Monday, September 1, 2014

Heaven is Near

Heaven

Three years ago today.

 Tonight as a family we watched the movie "Heaven is for Real."  During the movie Zach walked over and crawled up on my lap and asked me, "Mommy did you see Heaven during the brain bleed?" My reply was, "no but I felt Heaven."  Memories and feelings flooded my brain as I thought back to the night of the brain bleed.  I remember lying down on my back looking up at the CT machine.  I was experiencing unimaginable pain, and thinking to myself please let me die?  Tears were streaking down my face as they pulled me out of the CT machine, and more then willing to give me more hydromorhine.  That moment I knew something terribly was wrong, and began to realize this was out of  my control.  They wheeled me back to my room when the ER doctor came rushing in and explained to me what was happening.  My question was, "Am I going to die?"  His reply was "we are going to do everything we can."  That moment more tears came down my face as I thought about the next day was Zach's first day of first grade.  Isabella was so young would she ever remember me?
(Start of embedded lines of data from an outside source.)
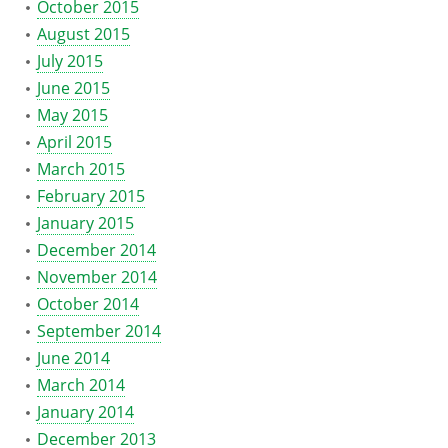
October 2015
August 2015
July 2015
June 2015
May 2015
April 2015
March 2015
February 2015
January 2015
December 2014
November 2014
October 2014
September 2014
June 2014
March 2014
January 2014
December 2013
And there was Kirk  now facing the reality of raising two children on his own.  Then I began to feel the physical pain I was enduring and once again I wanted to go back to my Heavenly home.

They wheeled my bed upstairs to the the critical care unit,  They immediately attached a blood pressure cuff, a heart mointor, oxygen, and other wires and tubes.  The alarms of the machines were going off and they were shoving two large beta blockers down my throat and injecting medications through my IVs s to quiet the alarms.  Another doctor arrived and he said, "Mrs. Walker you have a potentially fatal condition."  Tears ran down my face yet again as I realized my reality.  Here I was lying in a hospital and possibly facing death.  Feelings of  anxiety struck me as I was quickly reviewing my life and asking myself if I was ready for death?    Within moments of feeling anxiety, a very calming, peaceful, and loving feeling encircled my spirit.  I suddenly felt a deep love for the doctors and nurses who were attempting to save my life, and also the realization that they were not charge.  Feelings of reassurance filled my brain regarding my children and Kirk.  Some how I knew and felt that if I was going to be called home it was because I needed to be home.  Fear was now replaced with peacefulness as I imagined my Father in Heaven holding me. As the alarms began to go off yet again, I felt the presence of others, who I could not see near me.  I thought it is all going to be alright and Heaven is real and very near.